In most cases we wish to estimate t instead of calculating L as a function of t, so the function optimlikelidist (model, s1, s2) will search for the t that maximises the likelihood by using the Nelder-Mead simplex (direct search) method, while holding the other parameters in the model at fixed values. This constraint can be relaxed by allowing every parameter in the model to be estimated by functions, such as optimlikelidistk2p, that can estimate both t and the model's parameters. Figure (1a and 1b) illustrates the estimation of the evolutionary distance between two ribonuclease genes through the fixed- and free-parameter K2P models, respectively. When the K2P model's parameter, kappa, is fixed, the result and trace of the optimisation process is illustrated by the graph of L and t (Fig. 1a). When kappa is a free parameter, a surface shows the result and trace of the optimisation process (Fig. 1b).
When calculating the likelihood of a phylogenetic tree, where s 1 and s 2 are two (descendant) nodes in a tree joined to an internal (ancestor) node, s
a
, we must sum over all possible assignments of nucleotides to s
a
to get the likelihood of the distance between s 1 and s 2. Consequently, the number of possible combinations of nucleotides becomes too large to be enumerated for even moderately sized trees. The pruning algorithm introduced by Felsenstein [19] takes advantage of the tree topology to evaluate the summation in a computationally efficient (but mathematically equivalent) manner. This and a simple and elegant mapping from a 'parentheses' encoding of a tree to the matrix equation for calculating the likelihood of a tree, developed in the MATLAB software, PHYLLAB [20], have been adopted in likelitree.
Combination of functions
Basic operations can be combined to give more complicated functions. A simple combination of the function to extract the fourfold degenerate sites with the function to calculate GC content produces a new function (countgc4) that determines the GC content at 4-fold degenerate sites (GC4). A subfunction for calculating synonymous and nonsynonymous differences between two codons, getsynnonsyndiff, can be converted into a program for calculating codon volatility [21] with trivial effort.

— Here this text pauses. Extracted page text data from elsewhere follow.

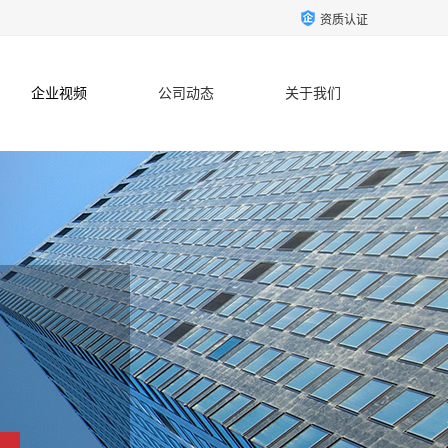
资质认证
企业视频
公司动态
关于我们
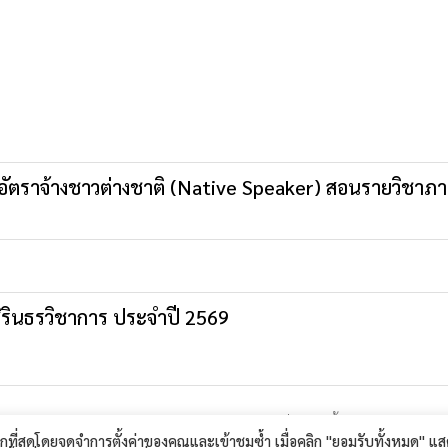
รูอัตราจ้างชาวต่างชาติ (Native Speaker) สอนรายวิชาภ
ิรินธรวิชาการ ประจำปี 2569
ประกาศผู้ชนะการเสนอราคาซื้
เมืองสุรินทร์ จังหวัดสุรินทร์ 32000 โทรศัพท์ : 044-511-189 โทรสาร
มากที่สุดโดยจดจำการตั้งค่าของคุณและเข้าชมซ้ำ เมื่อคลิก "ยอมรับทั้งหมด" แส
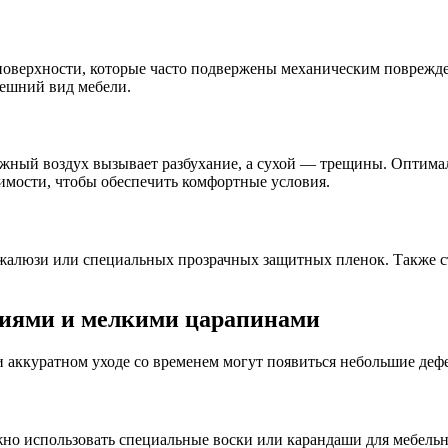
поверхности, которые часто подвержены механическим поврежде
нешний вид мебели.
ажный воздух вызывает разбухание, а сухой — трещины. Оптим
имости, чтобы обеспечить комфортные условия.
 жалюзи или специальных прозрачных защитных пленок. Также с
ниями и мелкими царапинами
и аккуратном уходе со временем могут появиться небольшие деф
но использовать специальные воски или карандаши для мебельны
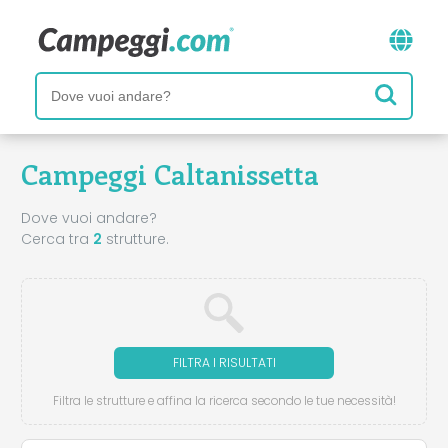
Campeggi Caltanissetta
Dove vuoi andare?
Cerca tra
2
strutture.
FILTRA I RISULTATI
Filtra le strutture e affina la ricerca secondo le tue necessità!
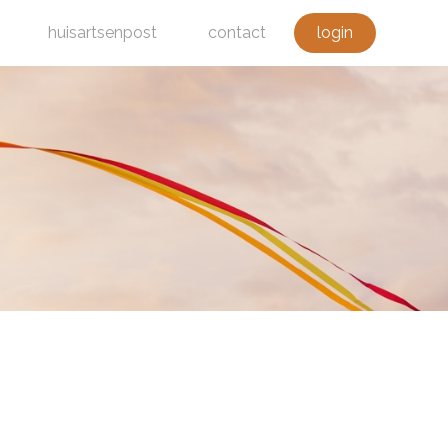
huisartsenpost
contact
login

Similarly, karlinsig which returns Karlin's genomic signature (the dinucleotide relative abundance or bias) for a given sequence can be easily re-formulated to estimate relative di-codon frequencies, which may be a new index of biological signals in a coding sequence. In addition, the menu-driven user interface, MBEGUI, is also a good example illustrating the power of combination of basic MBEToolbox functions.
Graphics and GUI
Good visualisation is essential for successful numerical model building. Leveraging the rich graphics functionality of MATLAB, MBEToolbox provides a number of functions that can be used to create graphic output, such as scatterplots of K
s
vs K
a
, plots of the number of transitions and transversions against genetic distance, sliding window analyses on a nucleotide sequence and the Z-curve (a 3-dimensional curve representation of a DNA sequence [22]). A simple menu-driven graphical user interface (GUI) has been developed by using GUIDE in MATLAB. The top menu includes File, Sequences, Distances, Phylogeny, Graph, Polymorphism and Help submenus (Fig. 2). It aids the usage of the most frequently required functions so that users do not have to run any scripts or functions from the MATLAB command line in most cases.